- Work to complete -
Determine how many of the lines below include "может", then respond with that number and no other text.

Saved entries:
□ □ □

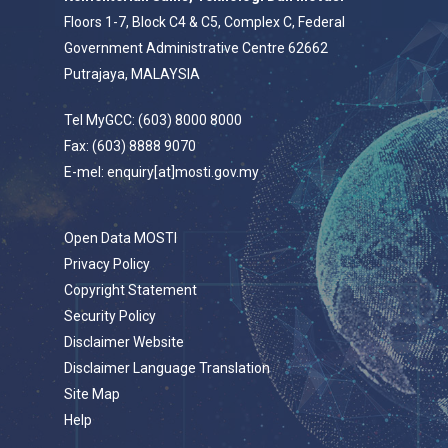
Floors 1-7, Block C4 & C5, Complex C, Federal
Government Administrative Centre 62662
Putrajaya, MALAYSIA
Tel MyGCC: (603) 8000 8000
Fax: (603) 8888 9070
E-mel: enquiry[at]mosti.gov.my
Open Data MOSTI
Privacy Policy
Copyright Statement
Security Policy
Disclaimer Website
Disclaimer Language Translation
Site Map
Help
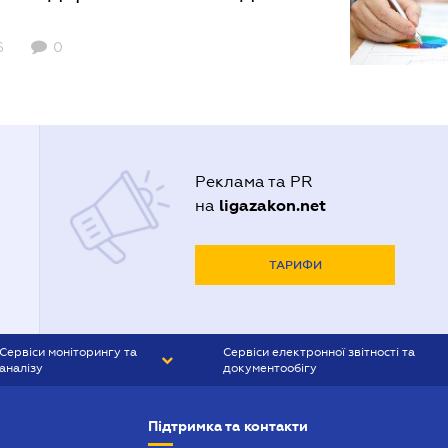
6
0
Реклама та PR
ligazakon.net
на
ТАРИФИ
Сервіси моніторингу та
Сервіси електронної звітності та
аналізу
документообігу
CONTR AGENT
Liga:REPORT
Підтримка та контакти
SMS-МАЯК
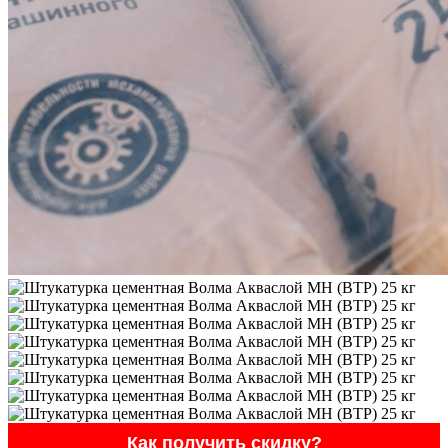
Как получить скидку?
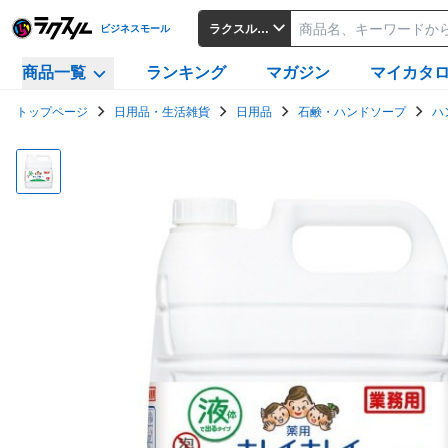
ラクスルビジネスモール
ビジネスモール
商品一覧
ランキング
マガジン
マイカタ
トップページ
日用品・生活雑貨
日用品
石鹸・ハンドソープ
ハ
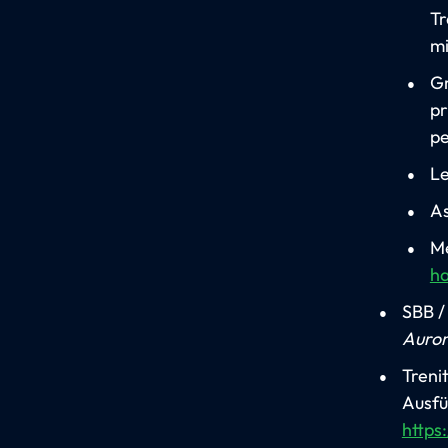
Tr
mi
Gr
pr
pe
Le
As
Me
ha
SBB /
Auro
Trenit
Ausfü
https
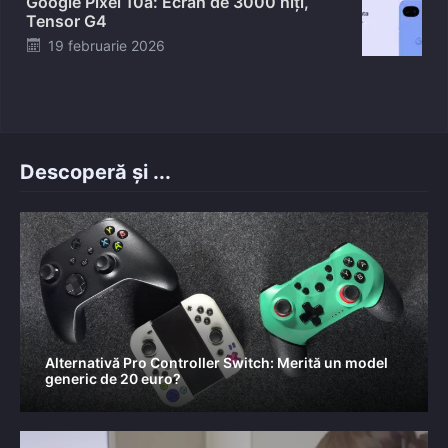
Google Pixel 10a: Ecran de 3000 niți,
Tensor G4
Posted
19 februarie 2026
on
Descoperă și ...
Alternativă Pro Controller Switch: Merită un model
generic de 20 euro?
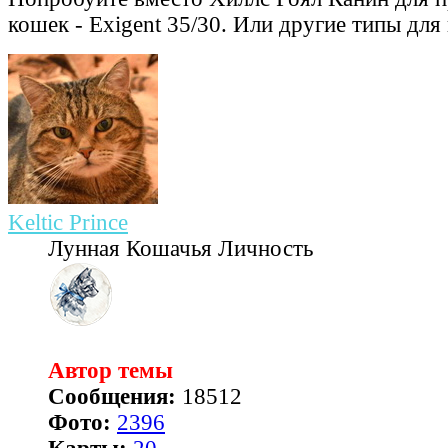
кошек - Exigent 35/30. Или другие типы для
Keltic Prince
Лунная Кошачья Личность
Автор темы
Сообщения:
18512
Фото:
2396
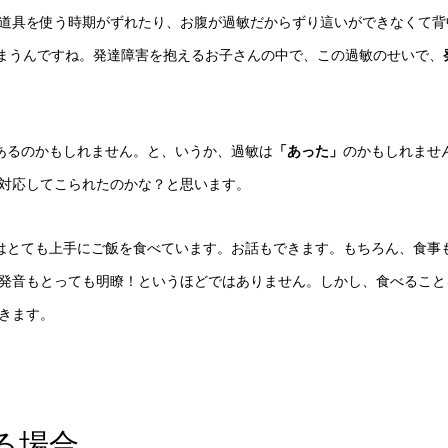
道具を使う時期がずれたり、お腹が過敏だからずり這いができなくて背
まうんですね。発達障害を抱えるお子さんの中で、この過敏のせいで、
あるのかもしれません。と、いうか、過敏は
「あった」
のかもしれませ
対応してこられたのかな？と思います。
はとても上手にご飯を食べています。お話もできます。もちろん、食事
発音もとっても明瞭！というほどではありません。しかし、食べること
きます。
る場合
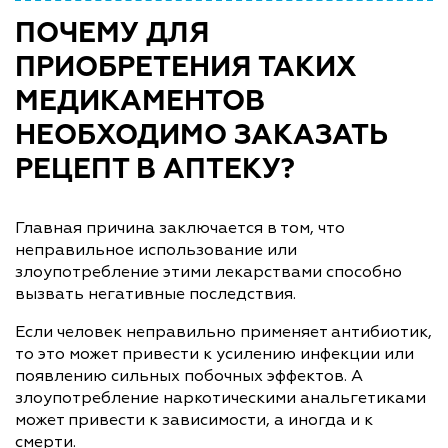
ПОЧЕМУ ДЛЯ
ПРИОБРЕТЕНИЯ ТАКИХ
МЕДИКАМЕНТОВ
НЕОБХОДИМО ЗАКАЗАТЬ
РЕЦЕПТ В АПТЕКУ?
Главная причина заключается в том, что
неправильное использование или
злоупотребление этими лекарствами способно
вызвать негативные последствия.
Если человек неправильно применяет антибиотик,
то это может привести к усилению инфекции или
появлению сильных побочных эффектов. А
злоупотребление наркотическими анальгетиками
может привести к зависимости, а иногда и к
смерти.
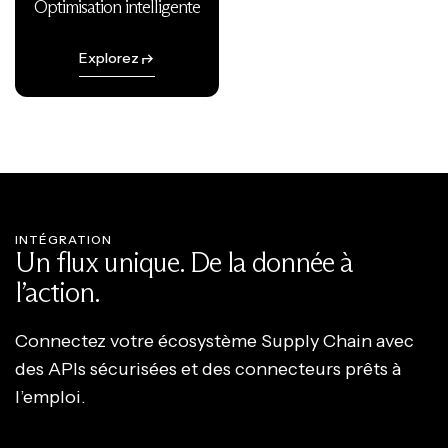
Optimisation intelligente
Explorez
INTÉGRATION
Un flux unique. De la donnée à
l’action.
Connectez votre écosystème Supply Chain avec
des APIs sécurisées et des connecteurs prêts à
l’emploi.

□ □ □

- Exercise result -
2